CMGI Sighting: Taking a Break from Trading

I’ll still read about the capital markets daily, but I have found trading quite distractive when considering my daily workflow. I’ve sold most my positions other than WBA, CVS, a REIT & a somewhat negatively correlated stock that tends to outperform when the market craps the bed. In the current market where a flood of IPOS are coming online, I’d hate to be in anything other than low beta stuff unless I was obsessively watching it.

I guess that near constant distraction would be worth it if my investing returns drastically outperformed what I was doing elsewhere, but the capital markets are far more competitive than most other markets. As a newbie it is better to wade into such waters when the central banks are pumping liquidity into the market after a pull back than to either buy beaten down value plays that keep getting more beaten down or diving into some beyond meat IPO pump-n-dump styled elevator price action.

I am the only person in America to have not filed an S-1 to go public this year. I love seeing endless IPO’s, but I know that with IPO’s comes supply and with endless supply comes lower prices (at least generally).

I also have some 1999 Déjà Vu going on.

SoftBank Group Corp. is considering audacious fundraising plans, including a public offering of its $100 billion investment fund and the launch of a second fund of at least that size, as it looks to seize on an exploding startup scene, people familiar with the matter said. … Highlighting the need for new funds: Mr. Son recently returned from China, where he negotiated informal deals worth several billion dollars that the Vision Fund doesn’t yet have, one of the people said.

If he & money from Saudi Arabia are existing, who is the next marginal buyer left in the market? I can’t believe the Wall Street Journal published an article with this analogy:

A Vision Fund IPO is the most ambitious of the plans under consideration and would take place after the fund is fully invested, likely by this fall, according to people familiar with the matter.
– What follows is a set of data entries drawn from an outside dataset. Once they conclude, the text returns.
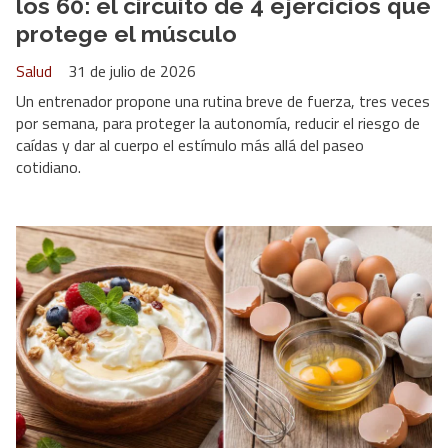
los 60: el circuito de 4 ejercicios que
protege el músculo
Salud
31 de julio de 2026
Un entrenador propone una rutina breve de fuerza, tres veces
por semana, para proteger la autonomía, reducir el riesgo de
caídas y dar al cuerpo el estímulo más allá del paseo
cotidiano.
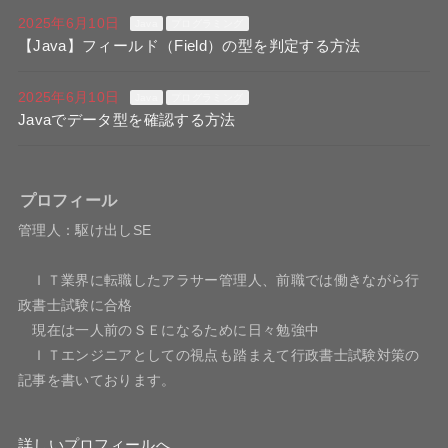
2025年6月10日
Java
プログラミング
【Java】フィールド（Field）の型を判定する方法
2025年6月10日
Java
プログラミング
Javaでデータ型を確認する方法
プロフィール
管理人：駆け出しSE
ＩＴ業界に転職したアラサー管理人、前職では働きながら行
政書士試験に合格
現在は一人前のＳＥになるために日々勉強中
ＩＴエンジニアとしての視点も踏まえて行政書士試験対策の
記事を書いております。
詳しいプロフィールへ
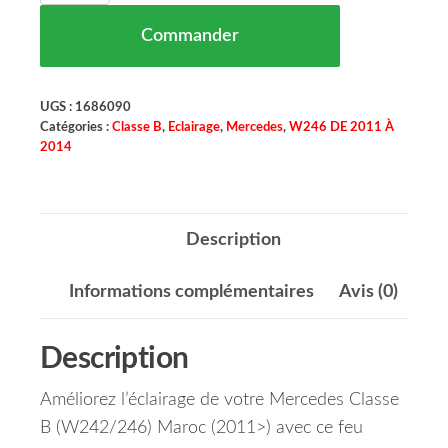
Commander
UGS :
1686090
Catégories :
Classe B
,
Eclairage
,
Mercedes
,
W246 DE 2011 À
2014
Description
Informations complémentaires
Avis (0)
Description
Améliorez l’éclairage de votre Mercedes Classe
B (W242/246) Maroc (2011>) avec ce feu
The hope is to create a smaller version of Warren Buffett’s Berkshire Hathaway Inc. —only loaded with young technology companies, many of which have yet to turn a profit, instead of a stable of well-established utilities, insurers and energy companies.

Like Buffett, except the opposite.

  • Not value-based investments
  • Not profitable
  • No large insurance premium float to fuel other investments, but rather a bunch of marked up money-losing companies where the exit is done in part to raise funds to create another pro-cyclical investment vehicle which will likely invest in companies that also compete against the last batch of startups before they get profitable

Blue Apron is now profitable after a couple years as a public company & a 90% slide in their stock price.

Anyone remember CMGI? The Vision Fund feels like a high-stakes liar’s poker version of that. A loose collection of money losing somethings fueled by unrelenting optimism … sold to you.

Sounds like a press release to me

This sumptuous show last fall at the Hammerstein Ballroom in Manhattan represented the avant-garde not of theater but of Internet hype. It introduced a new home page and ad campaign by AltaVista, the search engine, to about 100 journalists and Wall Street analysts, and laid the groundwork for an initial public offering. AltaVista — prompted by its new owner, CMGI, one of the most successful incubators of Internet companies — promised to take on Yahoo with ”a portal as powerful and immediate as life itself.”

To do so, it would spend $120 million on a new slogan, ”Smart is beautiful.” These days, that strategy does not look very smart, and the prospects for the CMGI empire are not very beautiful.

CMGI’s shares are off 91 percent this year, to a value of about $3.8 billion, closing on Friday at $11.94.

And I wasn’t the only one who saw the CMGI parallel

If you lose 50% of your capital base, you have to double your base just to get back to even. If you ride a CMGI down 90% you’ll need a 10-bagger to get to par, excluding the impacts of inflation.

Maybe the market heads higher from here on a China trade deal & the Federal Reserve lowering rates once more to throw fuel on the fire, but I suspect the Fed will first have to see a catalyst to justify throwing more fuel on the fire & at the very least I’d rather wait for such a catalyst before putting much capital at risk.